Jun 26, 2007 07:15 PM
by nhcareyta


Dear Henry
My apologies. I have just realised that I inadvertently overlooked 
your posting and replied to Sveinn Freyr, thinking it to be his. 
Please excuse this mistake, it was not my intention to ignore and 
bypass you. 
Hopefully you have read this posting as to Madame Blavatsky's 
position on prayer. If not, I repeat it below as it is a particularly 
significant extract with profound philosophical implications in terms 
of her and her teachers' version of theosophy.

"IS IT NECESSARY TO PRAY?
ENQUIRER. Do you believe in prayer, and do you ever pray?
THEOSOPHIST. We do not. We act, instead of talking.
ENQUIRER. You do not offer prayers even to the Absolute Principle?
THEOSOPHIST. Why should we? Being well-occupied people, we can hardly
afford to lose time in addressing verbal prayers to a pure
abstraction. The Unknowable is capable of relations only in its parts
to each other, but is non-existent as regards any finite relations.
The visible universe depends for its existence and phenomena on its
mutually acting forms and their laws, not on prayer or prayers.
ENQUIRER. Do you not believe at all in the efficacy of prayer?
THEOSOPHIST. Not in prayer taught in so many words and repeated
externally, if by prayer you mean the outward petition to an unknown
God as the addressee, which was inaugurated by the Jews and
popularised by the Pharisees.
ENQUIRER. Is there any other kind of prayer?
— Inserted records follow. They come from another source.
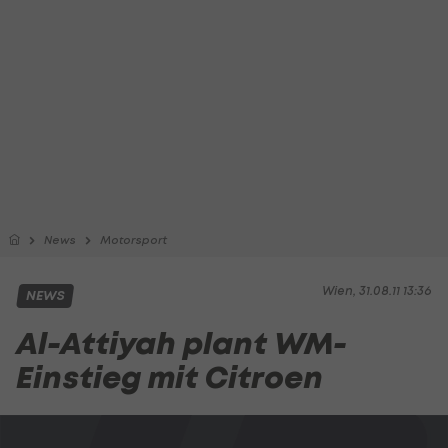
News
Motorsport
Wien, 31.08.11 13:36
NEWS
Al-Attiyah plant WM-
Einstieg mit Citroen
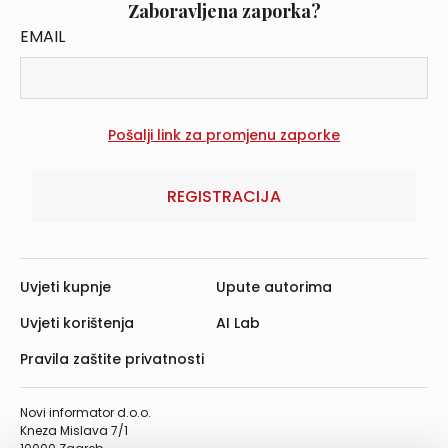
Zaboravljena zaporka?
EMAIL
REGISTRACIJA
Uvjeti kupnje
Upute autorima
Uvjeti korištenja
AI Lab
Pravila zaštite privatnosti
Novi informator d.o.o.
Kneza Mislava 7/1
THEOSOPHIST. Most decidedly; we call it WILL-PRAYER, and it is rather
an internal command than a petition.
ENQUIRER. To whom, then, do you pray when you do so?
THEOSOPHIST. To "our Father in heaven" -- in its esoteric meaning.
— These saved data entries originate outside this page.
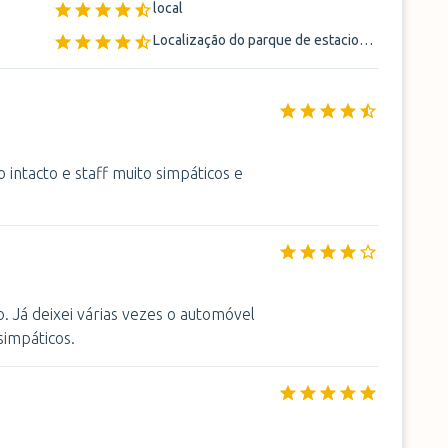
local
Localização do parque de estacionamento
o intacto e staff muito simpáticos e
 Já deixei várias vezes o automóvel
simpáticos.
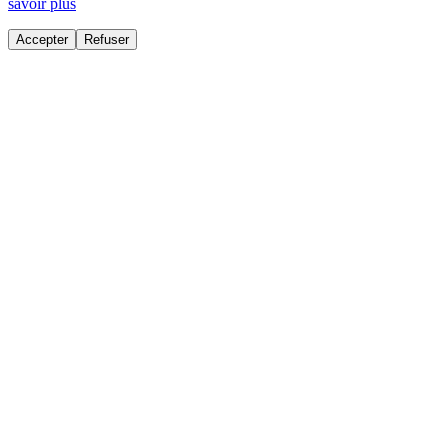
savoir plus
Accepter
Refuser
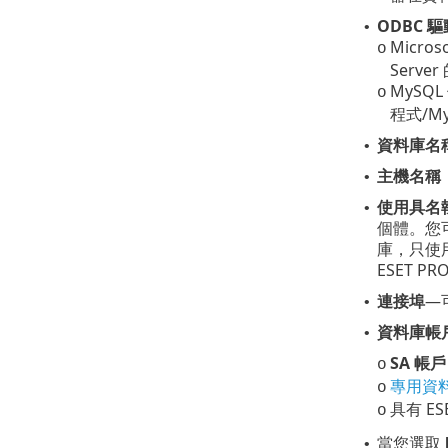
ODBC 
•
Micros
o
Serve
MySQL
o
程式/My
資料庫名
•
主機名稱
•
使用具名
•
個體。您
庫，只使用
ESET P
連接埠
—
•
資料庫帳
•
SA 帳戶
o
專用資
o
具有 E
o
當您選取
•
ENQUIRER. Is that different from the one given to it in theology?
THEOSOPHIST. Entirely so. An Occultist or a Theosophist addresses his
prayer to his Father which is in secret (read, and try to understand,
ch. vi. v. 6, Matthew), not to an extra-cosmic and therefore finite
God; and that "Father" is in man himself.
ENQUIRER. Then you make of man a God?
THEOSOPHIST. Please say "God" and not a God. In our sense, the inner
man is the only God we can have cognizance of. And how can this be
otherwise? Grant us our postulate that God is a universally diffused,
infinite principle, and how can man alone escape from being soaked
through by, and in, the Deity? We call our "Father in heaven" that
deific essence of which we are cognizant within us, in our heart and
spiritual consciousness, and which has nothing to do with the
anthropomorphic conception we may form of it in our physical brain or
its fancy: "Know ye not that ye are the temple of God, and that the
spirit of (the absolute) God dwelleth in you?"3 Yet, let no man
anthropomorphise that essence in us. Let no Theosophist, if he would
hold to divine, not human truth, say that this "God in secret"
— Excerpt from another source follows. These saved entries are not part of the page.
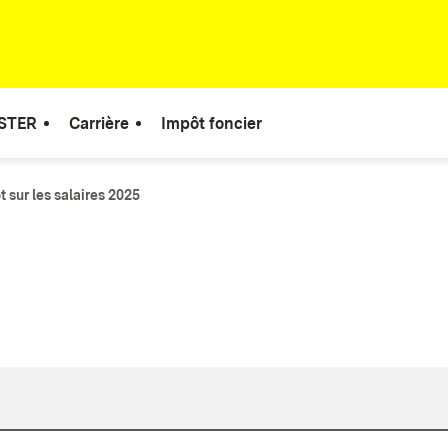
STER
Carrière
Impôt foncier
 sur les salaires 2025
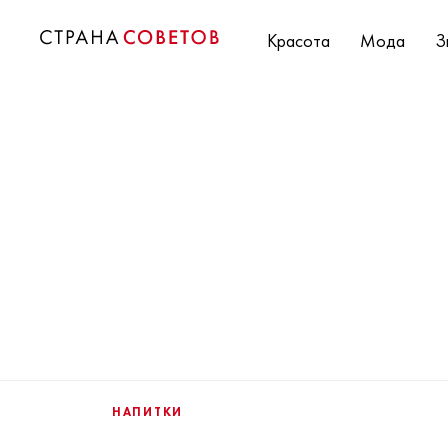
Красота
Мода
З
НАПИТКИ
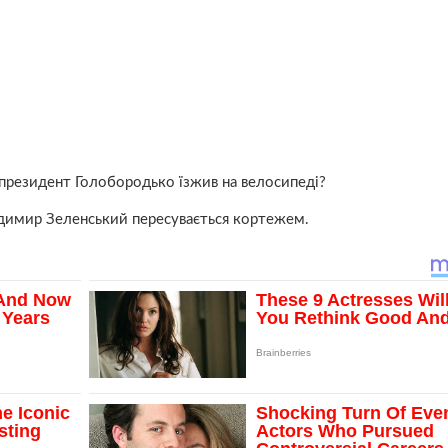
й президент Голобородько їзжив на велосипеді?
одимир Зеленський пересувається кортежем.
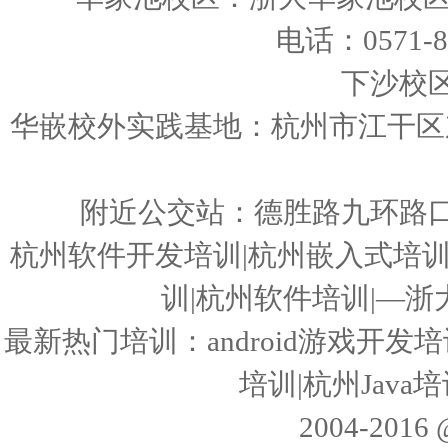
电话：0571-86
下沙校
华嵌校外实践基地：杭州市江干区东
附近公交站：德胜路九环路
杭州软件开发培训|杭州嵌入式培训|3
训|杭州软件培训|—
最新热门培训：android游戏开发培训
培训|杭州Jav
2004-20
listens to, or is distinct from, either finite man or the infinite
essence -- for all are one. Nor, as just remarked, that a prayer is a
petition. It is a mystery rather; an occult process by which finite
and conditioned thoughts and desires, unable to be assimilated by the
absolute spirit which is unconditioned, are translated into spiritual
wills and the will; such process being called "spiritual
transmutation." The intensity of our ardent aspirations changes
prayer into the "philosopher's stone," or that which transmutes lead
into pure gold. The only homogeneous essence, our "will-prayer"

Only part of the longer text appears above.